Baylian, I'm not offended by the post, because I know it expresses what many people feel, but I'd like to express my opinion too.
When a cashier at a coffee shop says "Merry Christmas" when she gives me my receipt, I sometimes get this sinking feeling in the pit of my stomach. While I don't personally subscribe to any organized religion, I am acutely aware that my heritage is so wrapped up with an organized religion, that it is impossible to separate "my" history from religion. I know that if the Jews in America were ever rounded up and taken away to a camp, I would be taken right along with the most orthodox person in my neighborhood. Saying "Merry Christmas" to someone is not the same as saying "Happy Thanksgiving". In a way, when someone looks me in the eye and says "Merry Christmas", they might as well be saying "I do not recognize your history or your heritage or that America is a country where people of all kinds can live together in mutual respect".
I don't think I'm an extremist on this issue at all. I enjoy the Christmas windows at Lord & Taylor, and the beautiful tree at Rockefeller Center, and I take no issue with such things. I just want people who are addressing me directly, whether face to face, or in a card sent to my home or office, to be thoughtful enough to recognize that I am not a Christian.

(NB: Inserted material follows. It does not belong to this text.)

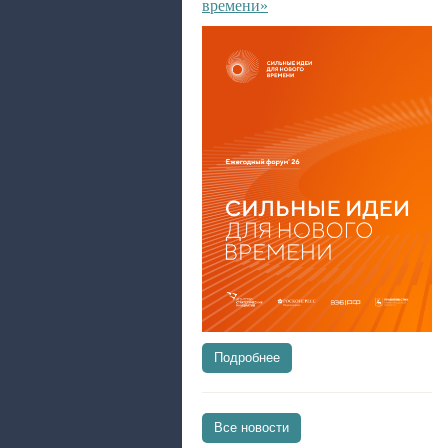
времени»
Подробнее
Все новости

So, I respectfully disagree with Go Fish. And, while I appreciate Tami's post, I want to remind her that some people in this country believe that Saturday is the day family members should spend together, away from work, and that some people don't believe in missionaries and prostelitizing.
And finally, I want to say that to me, the thing that makes this country so great is its freedoms and respect for all kinds. Sometimes we Americans may have a tendency to take this for granted because we've lived with it all our lives, but all you have to do is read a few newspaper headlines to know that this society of ours is a rare and precious thing, to be protected and preserved by each of us.